University of Rochester
May 28 – 30, 2024

Sense as sampling propensity [poster]

Michael Eric Goodale (Ecole Normale Supérieure de Paris)

Both individuals and predicates can be referred to in different ways which carry different senses or connotations. Despite this being discussed since at least Frege, it poses a deep problem to standard extensional semantics. For example, as discussed by Jennifer Saul, “Clark Kent went into the phone booth and Superman came out” simply means something different from “Superman went into the phone booth and Clark Kent came out”. I introduce a novel way of modelling these kinds of semantic phenomena using Sampling Propensity (Icard, 2016). The core idea is that the basic atoms of semantic calculus are generated from a set of potential candidates via a generative cognitive procedure.
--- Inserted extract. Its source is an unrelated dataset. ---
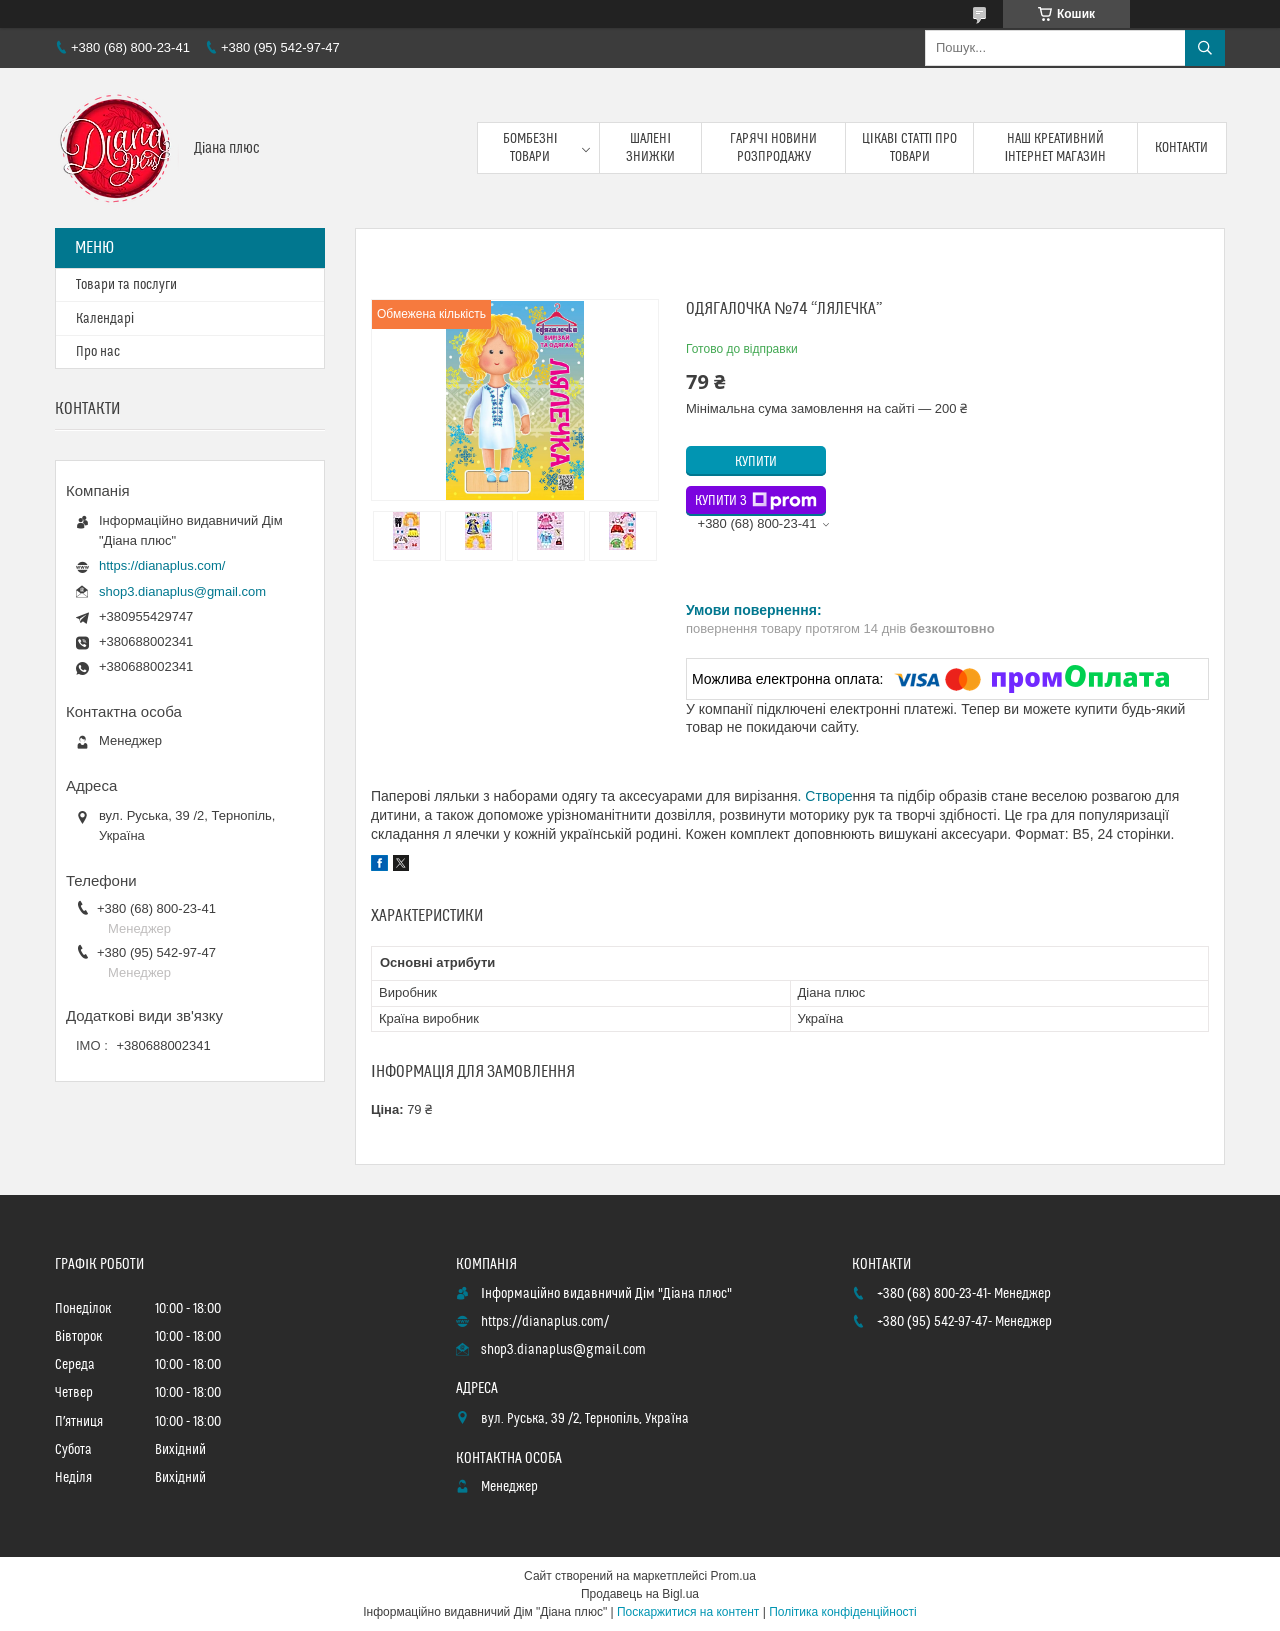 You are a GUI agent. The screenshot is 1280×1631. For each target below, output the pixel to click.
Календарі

In other words, when one thinks of Clark Kent, they directly think of someone wearing glasses or being a mild-mannered journalist, whereas Superman draws to mind blue-and-red leotards and heroics. This sampling procedure is also at play with common nouns in generic sentences like “lions have manes” or “mosquitoes carry malaria”. Crucially, it can distinguish co-extensional nouns like “drink” and “beverage”, which occasionally yield different truth conditions in the same kinds of generic sentences. The compositional framework provides an account of both individual concepts as well as common nouns using a fuzzy logic. The sampling approach also links competence and performance. Finite sampling yields performance and sampling repeatedly converges on competence. This provides a straightforward way to distinguish previously reported phenomena such as the generic flavour of non-partitive “all” which is distinguished from “every”.